Problems and Their Solution

        Blurred Pictures - Out of Focus

        The camera was not properly focused. When using telephoto lenses or large lens openings, the depth of field becomes shallow. Focus carefully. A variation of a few feet may result in an out of focus picture.

        Blurred Pictures - Visible Movement:

        The camera was not held steady or the subject was moving. Use a shutter speed of at least 1/125 second. Squeeze the shutter release.

        Double Exposure

        This may be a malfunction of the camera's film advance mechanism, torn sprocket holes in the film, incorrect loading, or failure to advance film to the next frame.

        Fogged Film

        Opening the camera before the film is rewound or before the film is completely shot is a likely cause.

        Also it is possible for film to fog from old age. It is best to use and process the film promptly. do not leave film in the camera.

        Keep the camera cool because heat can cause marks on the film similar to fogging. Store the camera and film in cool dry place. Never store camera or film near a source of heat. This includes a car's glove compartment or trunk in hot weather.

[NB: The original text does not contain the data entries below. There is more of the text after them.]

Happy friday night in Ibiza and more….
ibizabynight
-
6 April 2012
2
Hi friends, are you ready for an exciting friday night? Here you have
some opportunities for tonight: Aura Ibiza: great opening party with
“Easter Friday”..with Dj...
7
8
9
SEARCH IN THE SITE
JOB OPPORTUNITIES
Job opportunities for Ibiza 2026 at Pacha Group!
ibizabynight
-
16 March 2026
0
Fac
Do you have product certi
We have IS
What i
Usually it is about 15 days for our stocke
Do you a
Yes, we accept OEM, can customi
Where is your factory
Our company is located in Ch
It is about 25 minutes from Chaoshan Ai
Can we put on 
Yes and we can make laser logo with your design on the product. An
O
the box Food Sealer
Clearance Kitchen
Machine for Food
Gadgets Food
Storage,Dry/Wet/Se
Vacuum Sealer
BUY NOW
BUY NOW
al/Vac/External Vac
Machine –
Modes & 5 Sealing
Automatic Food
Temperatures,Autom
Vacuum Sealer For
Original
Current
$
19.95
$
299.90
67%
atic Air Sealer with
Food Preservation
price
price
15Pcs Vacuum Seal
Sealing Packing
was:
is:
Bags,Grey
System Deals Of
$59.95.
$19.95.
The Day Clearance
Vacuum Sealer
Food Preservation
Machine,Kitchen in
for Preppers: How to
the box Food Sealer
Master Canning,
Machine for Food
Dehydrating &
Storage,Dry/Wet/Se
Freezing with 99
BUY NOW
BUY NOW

        Fogged film will yeild poor results that cannot be corrected in printing.

        When the is rewind do not roll it too tight as it can cause damage similar to fogging. Slight burs or imperfections on the film rollers or pressure plate can scratch the film as well and look like fog.

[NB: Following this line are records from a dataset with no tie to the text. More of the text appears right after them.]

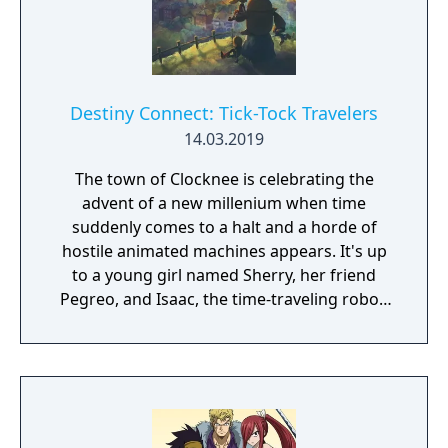
Destiny Connect: Tick-Tock Travelers
14.03.2019
The town of Clocknee is celebrating the
advent of a new millenium when time
suddenly comes to a halt and a horde of
hostile animated machines appears. It's up
to a young girl named Sherry, her friend
Pegreo, and Isaac, the time-traveling robot,
to unravel the mystery behind the strange
events. Together, they'll revisit the past and
peer into the future, learning some very
interesting things about their families and
their peculiar town. To you, who was once a
child, and you, who will one day find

        Overexposed Pictures (Pictures Too Light)

        Here too much light has gotten to the film. Be sure to watch the light meter for an overexposure indication. When possible use a smaller lens opening or faster shutter speed. Use a neutral density filter, or polarizing filter, to reduce the exposure as well.

        If the problem persists set ISO to a higher setting than what is film is rated for.

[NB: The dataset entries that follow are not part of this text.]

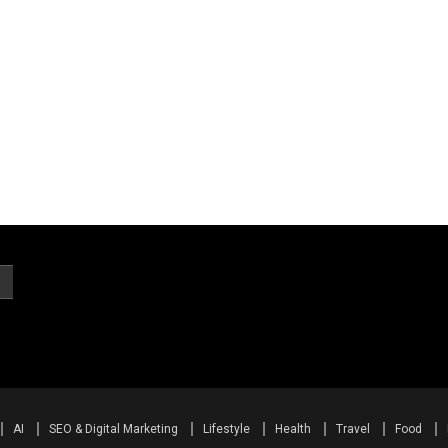
AI
SEO & Digital Marketing
Lifestyle
Health
Travel
Food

        When the entire film is totally blank, with not even ghost images, the film was never exposed. Either the film was not properly loaded or the lens cap was never removed.

        When the film is loaded be sure that the top and bottom sprocket holes are engaged in the film advance gears. If not, the film may not feed properly. If this problem persists the camera may need repair.

        Pictures Cut in Half

        This problem may occur with a flash. If the shutter is set a speed higher than the flash synchronization speed the pictures will be partially black.

        For example: If the camera synchronization speed is one-sixtieth (1/60) of a second it was set at one-one twenty fifth (1/125) the pictures will be cut in half. Why? The shutter is half closed when the flash fires. Remember, this condition applies to focal plane shutters only. Leaf shutters do not have this problem. Actually they, leaf shutters, sync at any speed.

        Pictures Not Level

        Here pictures seem to be going up or down hill and is caused by not holding the camera level. Next time take a few seconds as this can be seen before the picture is taken.

        Underexposed Pictures (Pictures Too Dark)

        Old batteries in the camera. Replace them even if they test as good. Not all battery testers duplicate working conditions.

        The ISO may have been set wrong. Underexposure will result when the setting is higher that the rating of the film. The camera thinks the film is more sensitive than it really is, so the camera gives too little light for the film.

        When using a flash be sure that the flash and camera are set for the same ISO number. If the flash does not put out enough light the pictures will be dark. With a manual flash dark pictures result when too small an f-stop is chosen.